In 2017, LBB opened up the platform to user-generated content which would allow people outside the contributor base to begin making recommendations. “The way our platform works is that it propels genuine users recommending great local products,” says Salwan. Between 2016 and 2018, the company raised two more rounds of funding worth $1.2 million and $1 million from IDG Ventures India, Indian Angel Network and Blume Ventures.

In 2018, LBB began working with merchants to sell on the platform. “Merchants will go where the demand is and we had already built a strong organic demand,” says Salwan. By 2019, the ecommerce category had begun boosting LBB’s fortunes and Salwan says the company grew over 300 percent between January and December last year. Today, it has over 100,000 merchants on its platform, and Salwan and her team work with them to provide insights on consumer demands, and brand insights based on search queries. “Today 30 percent of our orders come from places we aren’t present in,” says Salwan.

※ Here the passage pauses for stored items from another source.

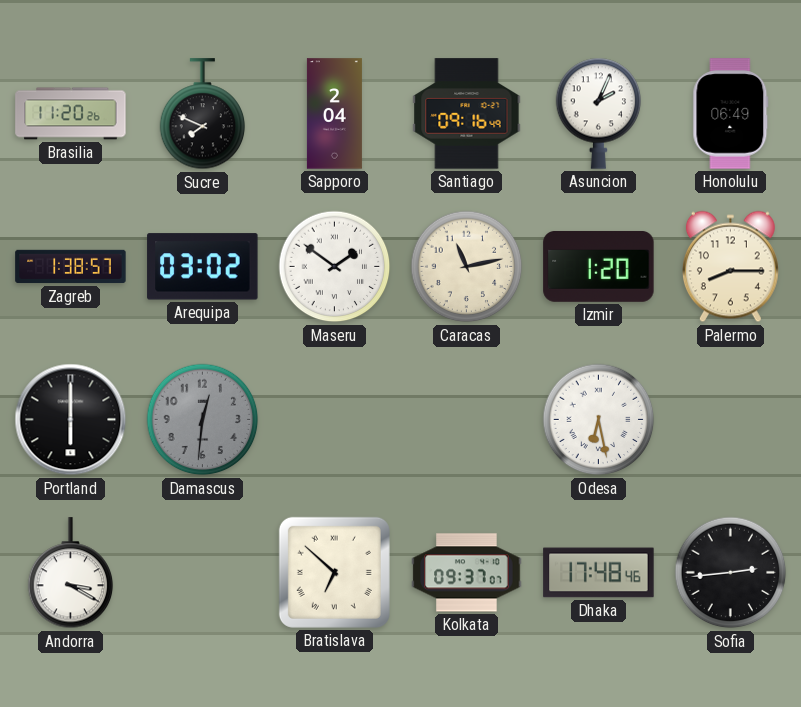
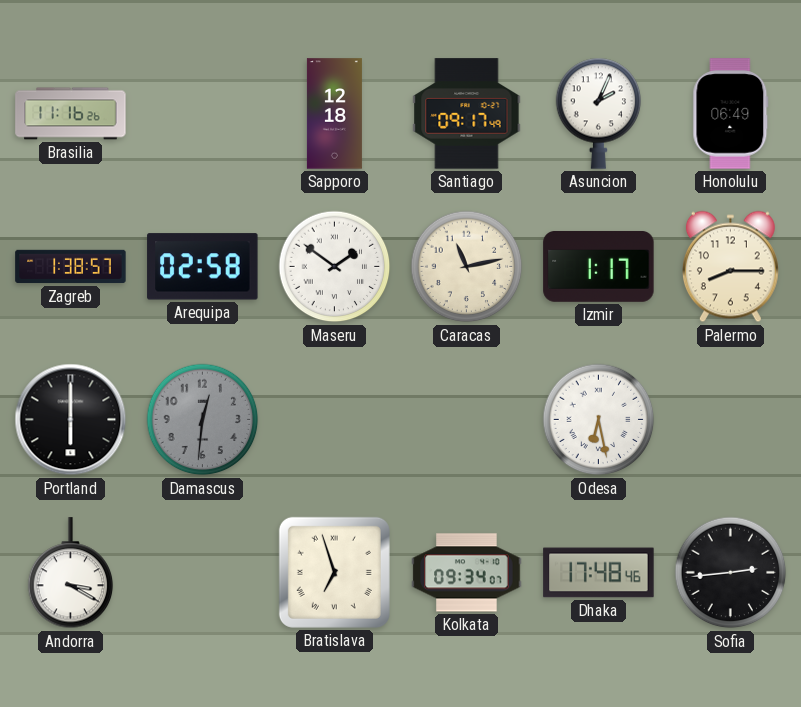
Brasilia: 11:20 -> 11:16
Sucre: 7:49 -> none
Sapporo: 2:04 -> 12:18
Santiago: 09:16 -> 09:17
Arequipa: 03:02 -> 02:58
Izmir: 1:20 -> 1:17
Bratislava: 6:52 -> 6:57
Kolkata: 09:37 -> 09:34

In 2019, the company got $5 million from Inventus India, and IAN Fund with participation from Japanese investors Dream Incubator, and Akatsuki Entertainment Technology Fund, as well as existing investors Blume Ventures, and Chiratae Ventures.

“With Suchita, what you see is what you get,” says Sanjay Nath, co-founder and managing partner, Blume Ventures. “She is passionate and speaks her mind. The team turned its passion into a project. It then pivoted from content discovery to transactions and sales. Entrepreneurship is tough and being a woman entrepreneur is even tougher… Suchita has been able to drive active shoppers to the site. As an investor, I would count her as one of our top business leaders.”

This year, Salwan wants to put efforts in scaling up the retail platform, and ensuring merchants are able to sell more. “Sixty-five percent of our merchants don’t sell anywhere else,” she says.

Yet, despite the massive user base, LBB isn’t profitable yet. “Unlike other ecommerce platforms, we don’t have to spend money on listings since the user-generated content segment has been growing pretty well,” says Salwan. This year, besides increasing the number of merchants on board to over 180,000, she is also gearing up to diversify LBB into beauty and home décor. “Our ad revenue has been growing between 50 percent and 80 percent year-on-year for the past three-four years,” says Salwan. “Becoming profitable is not a very long journey.”